Senior Pet Month: 8 reasons to adopt a dog or cat that’s a little bit older
We all know puppies are cute and kittens are adorable. That’s a given. But they’re also quite a lot of hard work.
Young dogs in particular can wreak havoc in your home in the early weeks – and that’s even before we get on to the subjects of toilet and obedience training.
As it’s Senior Pet Month, it’s a good chance to highlight some of the benefits of choosing an older animal if you are looking to adopt a dog or cat.
1 Older pets are not destructive
Most older dogs and cats will generally be beyond the stage where they will tear apart your soft furnishings and attempt to scratch their way through doors.
Puppies and kittens are naturally curious and will look to test almost every fabric in your home, whereas older pets tend not to have this streak.
This means they are more likely to be comfortable being left on their own while you’re at work and you won’t need to worry about coming home to something resembling a war zone.
2 Older dogs are good with children
If you are bringing a dog in to a home with young children, then an older pet might be a smart choice.

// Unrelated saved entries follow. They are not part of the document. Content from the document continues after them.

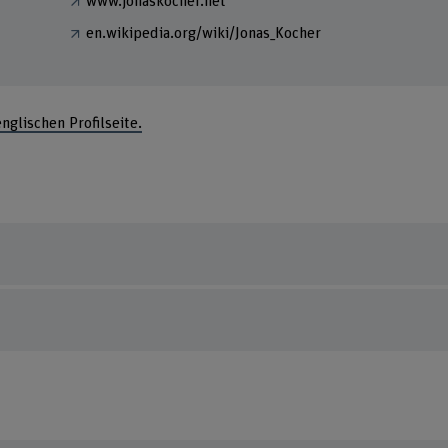
www.jonaskocher.net
en.wikipedia.org/wiki/Jonas_Kocher
englischen Profilseite.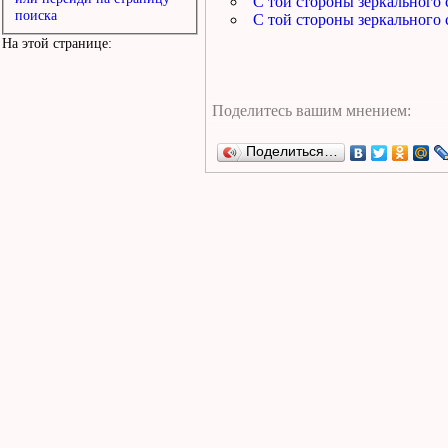
С той стороны зеркального 
поиска
С той стороны зеркального 
На этой странице:
Поделиться…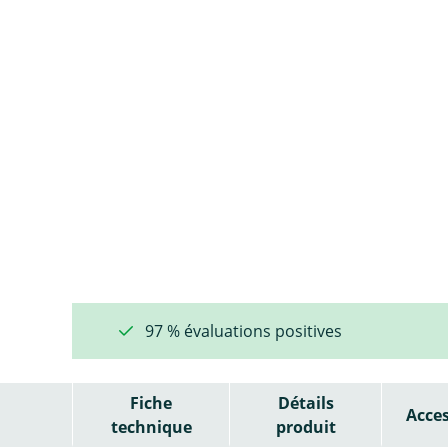
97 % évaluations positives
Fiche
Détails
Acces
technique
produit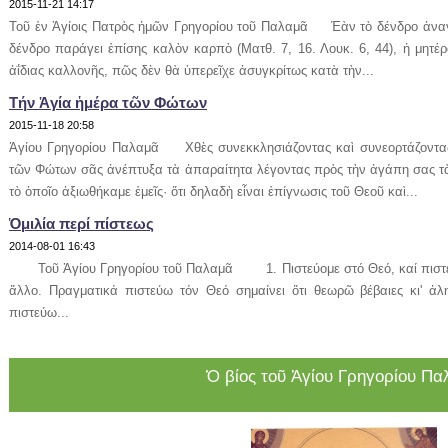
2015-11-21 14:17
Τοῦ ἐν Ἁγίοις Πατρὸς ἡμῶν Γρηγορίου τοῦ Παλαμᾶ Ἐὰν τὸ δένδρο ἀναγν
δένδρο παράγει ἐπίσης καλὸν καρπὸ (Ματθ. 7, 16. Λουκ. 6, 44), ἡ μητέρ
ἀΐδιας καλλονῆς, πῶς δὲν θὰ ὑπερεῖχε ἀσυγκρίτως κατὰ τὴν...
Tήν Ἁγία ἡμέρα τῶν Φώτων
2015-11-18 20:58
Ἁγίου Γρηγορίου Παλαμᾶ Χθὲς συνεκκλησιάζοντας καὶ συνεορτάζοντας
τῶν Φώτων σᾶς ἀνέπτυξα τὰ ἀπαραίτητα λέγοντας πρὸς τὴν ἀγάπη σας τὰ 
τὸ ὁποῖο ἀξιωθήκαμε ἐμεῖς· ὅτι δηλαδὴ εἶναι ἐπίγνωσις τοῦ Θεοῦ καὶ...
Ὁμιλία περί πίστεως
2014-08-01 16:43
Τοῦ Ἁγίου Γρηγορίου τοῦ Παλαμᾶ 1. Πιστεύομε στό Θεό, καί πιστεύο
ἄλλο. Πραγματικά πιστεύω τόν Θεό σημαίνει ὅτι θεωρῶ βέβαιες κι' ἀλ
πιστεύω...
ου
Ὁ βίος τοῦ Ἁγίου Γρηγορίου Π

You should be able to find out a bit of background about any animal you have in mind and check if he or she has been brought up around children in a previous home.
3 Older dogs are already trained
Depending on their background, older dogs will already be trained – at least in the basics such as been told to sit and stay.
They might also be house-trained, but bear in mind they might need a few days to get used to the rules in a new home.
4 No surprises
Adopting a fully grown pet means there won’t be any surprises in future. You’ll know he or she won’t grow into a beast that dominates your house and you’ll know the coat colour will be consistent.
There are other benefits such as knowing about the long-term health of the dog. Some puppies, for example, could grow to have hip or joint problems, which are difficult to predict.
5 Old dogs, new tricks
Just because you are choosing an older animal, doesn’t mean there won’t be any fun. In fact, older dogs are often better at concentrating, making them more receptive to learning new tricks and tasks.
6 Older cats can be purr-fect
When searching for an older pet, you can be very specific with what you’re looking for.
If, for example, you’re looking for a long-haired cat with no history of dental problems, you can search using those criteria until you find an animal that exactly matches your brief.
7 Older pets are great company
Senior pets for senior citizens. Sounds simple but it’s true – they do make great companions.
Older pets are generally lower-maintenance and don’t mind taking things a little more slowly throughout the day.
8 Older pets are grateful to you
Older pets seem to appreciate the fact you have given them a home and many owners find they quickly form a close bond with their new dog or cat.
While the animal is thankful for the support, owners also tend to benefit, feeling a sense of pride that they have done a good deed by adopting an older dog or adopting an older cat.